Records from a data source:
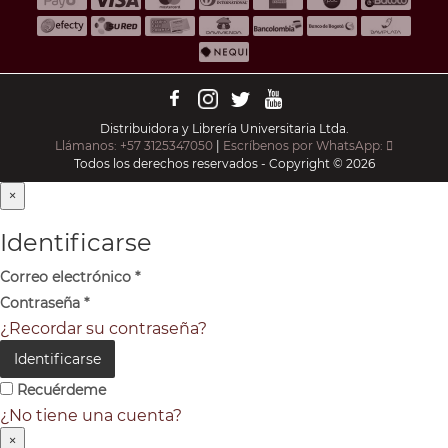
Distribuidora y Librería Universitaria Ltda.
Llámanos: +57 3125347050
|
Escríbenos por WhatsApp:
Todos los derechos reservados - Copyright © 2026
×
Identificarse
Correo electrónico
*
Contraseña
*
¿Recordar su contraseña?
Identificarse
Recuérdeme
¿No tiene una cuenta?
×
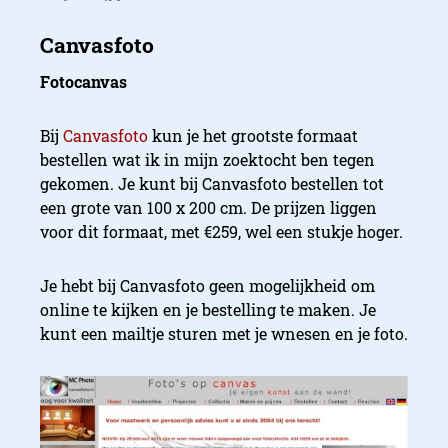
Fotocanvas
Bij
Canvasfoto
kun je het grootste formaat
bestellen wat ik in mijn zoektocht ben tegen
gekomen. Je kunt bij Canvasfoto bestellen tot
een grote van 100 x 200 cm. De prijzen liggen
voor dit formaat, met €259, wel een stukje hoger.
Je hebt bij Canvasfoto geen mogelijkheid om
online te kijken en je bestelling te maken. Je
kunt een mailtje sturen met je wnesen en je foto.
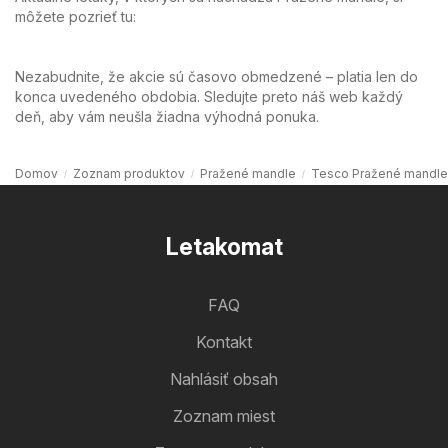
môžete pozrieť tu:
Nezabudnite, že akcie sú časovo obmedzené – platia len do
konca uvedeného obdobia. Sledujte preto náš web každý
deň, aby vám neušla žiadna výhodná ponuka.
Domov
Zoznam produktov
Pražené mandle
Tesco Pražené mandle
Letakomat
FAQ
Kontakt
Nahlásiť obsah
Zoznam miest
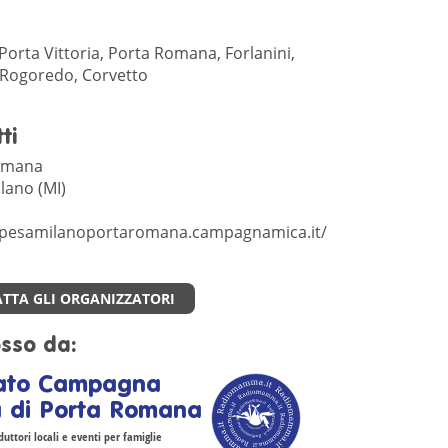
Porta Vittoria, Porta Romana, Forlanini,
Rogoredo, Corvetto
ti
omana
lano (MI)
/spesamilanoportaromana.campagnamica.it/
TTA GLI ORGANIZZATORI
sso da:
ato Campagna
 di Porta Romana
uttori locali e eventi per famiglie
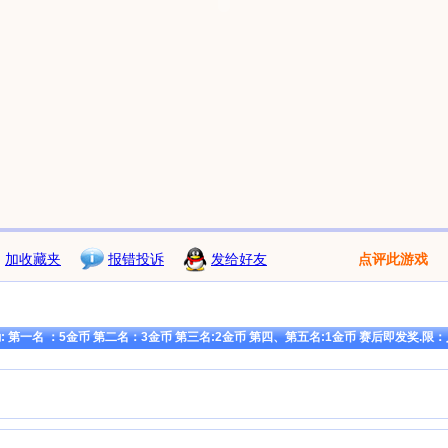
加收藏夹
报错投诉
发给好友
点评此游戏
 第一名 ：5金币 第二名：3金币 第三名:2金币 第四、第五名:1金币 赛后即发奖.限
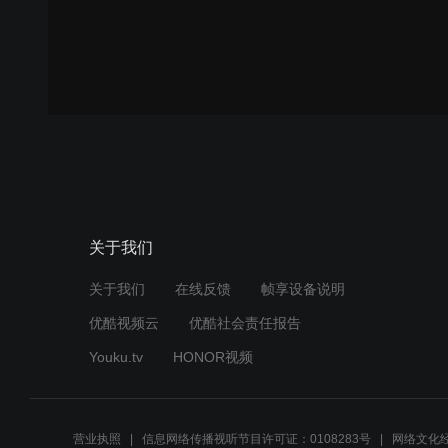
关于我们
关于我们
在线反馈
帧享设备说明
优酷视频云
优酷社会责任报告
Youku.tv
HONOR视频
营业执照
信息网络传播视听节目许可证：0108283号
网络文化经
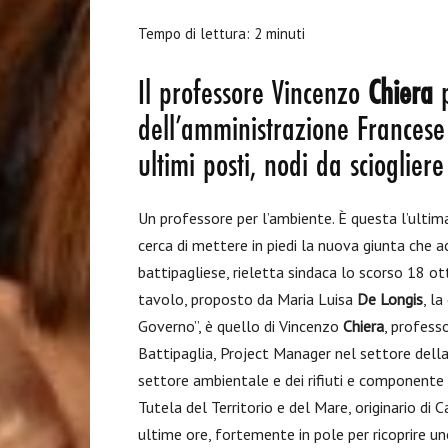
Tempo di lettura:
2
minuti
Il professore Vincenzo
Chiera
p
dell’amministrazione Francese
ultimi posti, nodi da scioglier
Un professore per l’ambiente. È questa l’ultim
cerca di mettere in piedi la nuova giunta che 
battipagliese, rieletta sindaca lo scorso 18 o
tavolo, proposto da Maria Luisa
De Longis
, l
Governo”, è quello di Vincenzo
Chiera
, profess
Battipaglia, Project Manager nel settore della 
settore ambientale e dei rifiuti e componente
Tutela del Territorio e del Mare, originario di 
ultime ore, fortemente in pole per ricoprire uno 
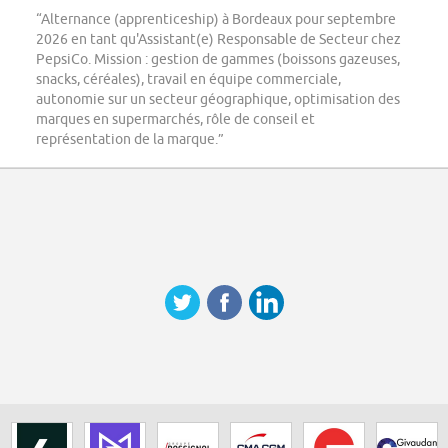
“Alternance (apprenticeship) à Bordeaux pour septembre
2026 en tant qu'Assistant(e) Responsable de Secteur chez
PepsiCo. Mission : gestion de gammes (boissons gazeuses,
snacks, céréales), travail en équipe commerciale,
autonomie sur un secteur géographique, optimisation des
marques en supermarchés, rôle de conseil et
représentation de la marque.”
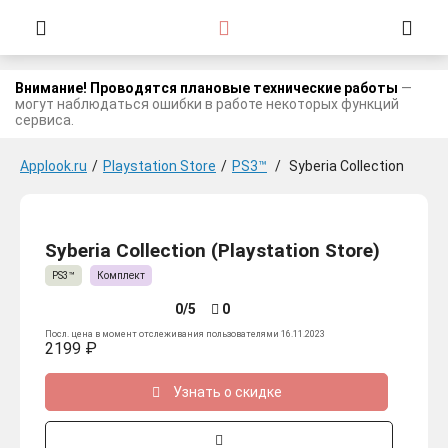
Внимание! Проводятся плановые технические работы
—
могут наблюдаться ошибки в работе некоторых функций
сервиса.
Applook.ru
/
Playstation Store
/
PS3™
/
Syberia Collection
Syberia Collection (Playstation Store)
PS3™
Комплект
0/5
0
Посл. цена в момент отслеживания пользователями 16.11.2023
2199 ₽
Узнать о скидке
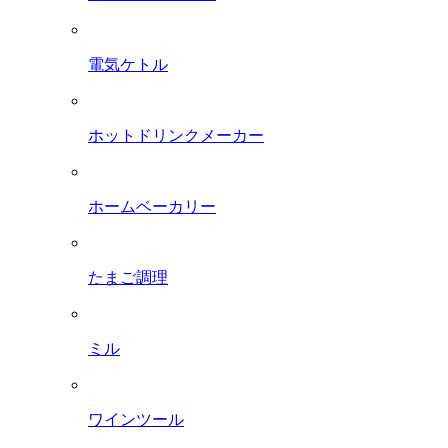
電気ケトル
ホットドリンクメーカー
ホームベーカリー
たまご調理
ミル
ワインツール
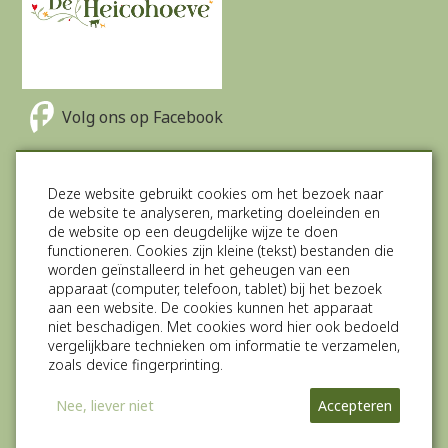
Volg ons op Facebook
Volg ons op Twitter
Deze website gebruikt cookies om het bezoek naar
de website te analyseren, marketing doeleinden en
Volg ons op Instagram
de website op een deugdelijke wijze te doen
functioneren. Cookies zijn kleine (tekst) bestanden die
Direct boeken
worden geïnstalleerd in het geheugen van een
Groepsaccommodatie
apparaat (computer, telefoon, tablet) bij het bezoek
aan een website. De cookies kunnen het apparaat
Camperplaats
niet beschadigen. Met cookies word hier ook bedoeld
Vakantiehuisjes (Tiny houses)
vergelijkbare technieken om informatie te verzamelen,
Vergaderlocatie
zoals device fingerprinting.
Pipowagen
Meer info
Nee, liever niet
Accepteren
Stalling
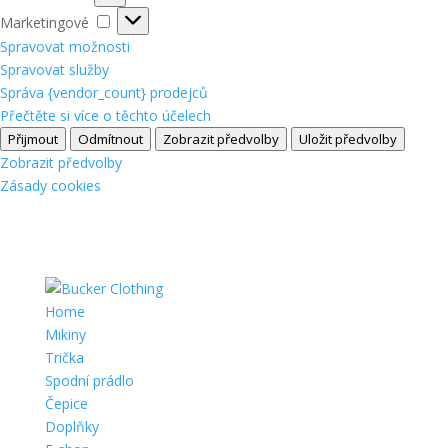
Marketingové
Marketingové
Spravovat možnosti
Spravovat služby
Správa {vendor_count} prodejců
Přečtěte si více o těchto účelech
Přijmout
Odmítnout
Zobrazit předvolby
Uložit předvolby
Zobrazit předvolby
Zásady cookies
Home
Mikiny
Trička
Spodní prádlo
Čepice
Doplňky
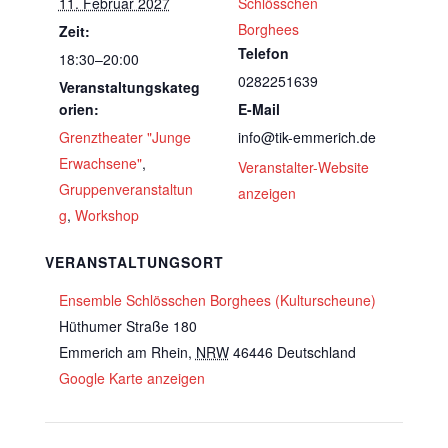
11. Februar 2027
Schlösschen
Borghees
Zeit:
Telefon
18:30–20:00
0282251639
Veranstaltungskateg
orien:
E-Mail
Grenztheater "Junge
info@tik-emmerich.de
Erwachsene"
,
Veranstalter-Website
Gruppenveranstaltun
anzeigen
g
,
Workshop
VERANSTALTUNGSORT
Ensemble Schlösschen Borghees (Kulturscheune)
Hüthumer Straße 180
Emmerich am Rhein
,
NRW
46446
Deutschland
Google Karte anzeigen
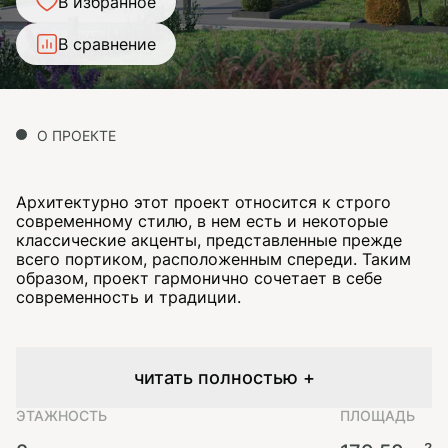
В избранное
В сравнение
О ПРОЕКТЕ
Архитектурно этот проект относится к строго
современному стилю, в нем есть и некоторые
классические акценты, представленные прежде
всего портиком, расположенным спереди. Таким
образом, проект гармонично сочетает в себе
современность и традиции.
читать полностью +
ЭТАЖНОСТЬ
ПЛОЩАДЬ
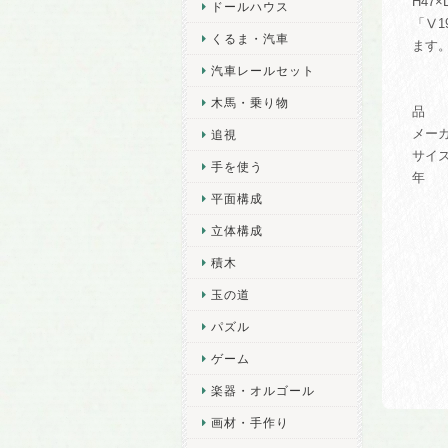
H47
ドールハウス
「Ⅴ
くるま・汽車
ます
汽車レールセット
木馬・乗り物
品 番
メー
追視
サイズ
手を使う
年 齢
平面構成
立体構成
積木
玉の道
パズル
ゲーム
楽器・オルゴール
画材・手作り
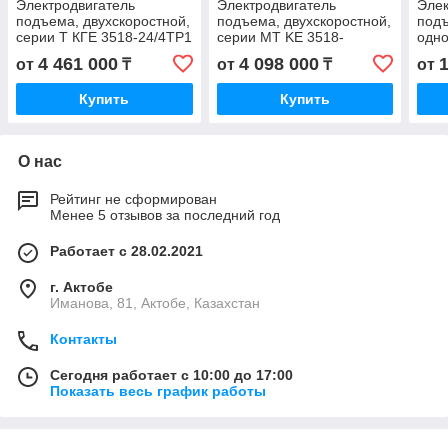
Электродвигатель
Электродвигатель
Элек
подъема, двухскоростной,
подъема, двухскоростной,
под
серии T КГЕ 3518-24/4ТР1
серии MT KE 3518-
одно
KGE 3518-24/4TP1 КГ
24/6ТР1 KE 3518-24/6TP1
КГЕ 
4 461 000
4 098 000
от
₸
от
₸
от
3518-24/4 ТР1 KG
K 3518-24/6ТР1 K
6TP1
6TP
Купить
Купить
О нас
Рейтинг не сформирован
Менее 5 отзывов за последний год
Работает с 28.02.2021
г. Актобе
Иманова, 81, Актобе, Казахстан
Контакты
Сегодня работает с 10:00 до 17:00
Показать весь график работы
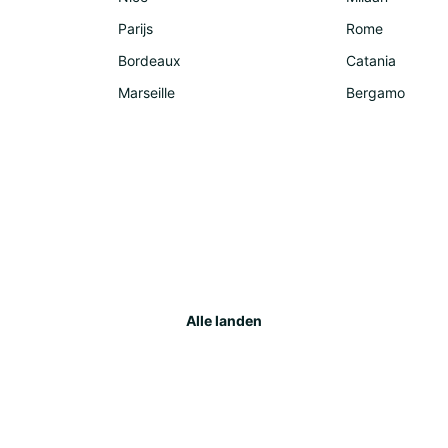
Parijs
Rome
Bordeaux
Catania
Marseille
Bergamo
Alle landen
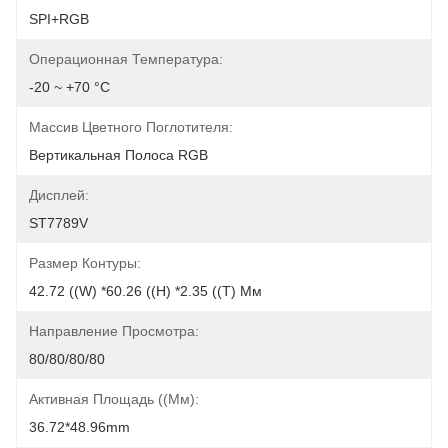
SPI+RGB
Операционная Температура:
-20 ~ +70 °C
Массив Цветного Поглотителя:
Вертикальная Полоса RGB
Дисплей:
ST7789V
Размер Контуры:
42.72 ((W) *60.26 ((H) *2.35 ((T) Мм
Направление Просмотра:
80/80/80/80
Активная Площадь ((мм):
36.72*48.96mm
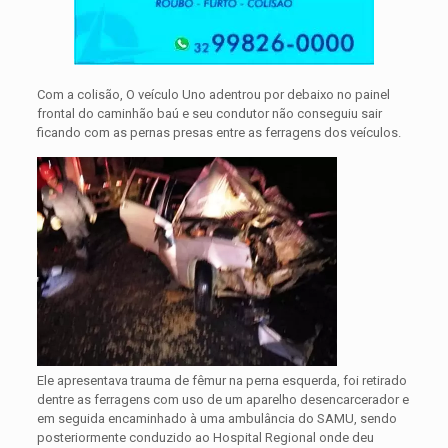
Com a colisão, O veículo Uno adentrou por debaixo no painel
frontal do caminhão baú e seu condutor não conseguiu sair
ficando com as pernas presas entre as ferragens dos veículos.
Ele apresentava trauma de fêmur na perna esquerda, foi retirado
dentre as ferragens com uso de um aparelho desencarcerador e
em seguida encaminhado à uma ambulância do SAMU, sendo
posteriormente conduzido ao Hospital Regional onde deu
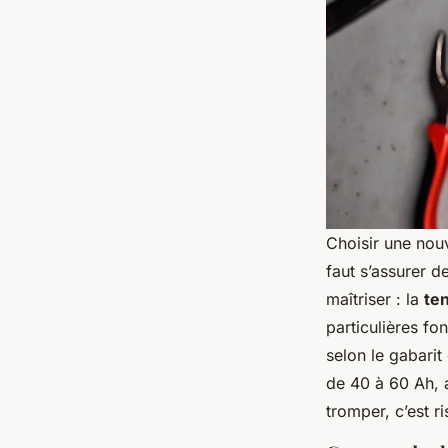
Choisir une nouv
faut s’assurer d
maîtriser : la
te
particulières fo
selon le gabarit
de 40 à 60 Ah, 
tromper, c’est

> **DESCRIPTION OF THE TASK**:
Count every line in the data that contains the word "kunt", then give that count and nothing else.

> **COMPLETED TASK**:
2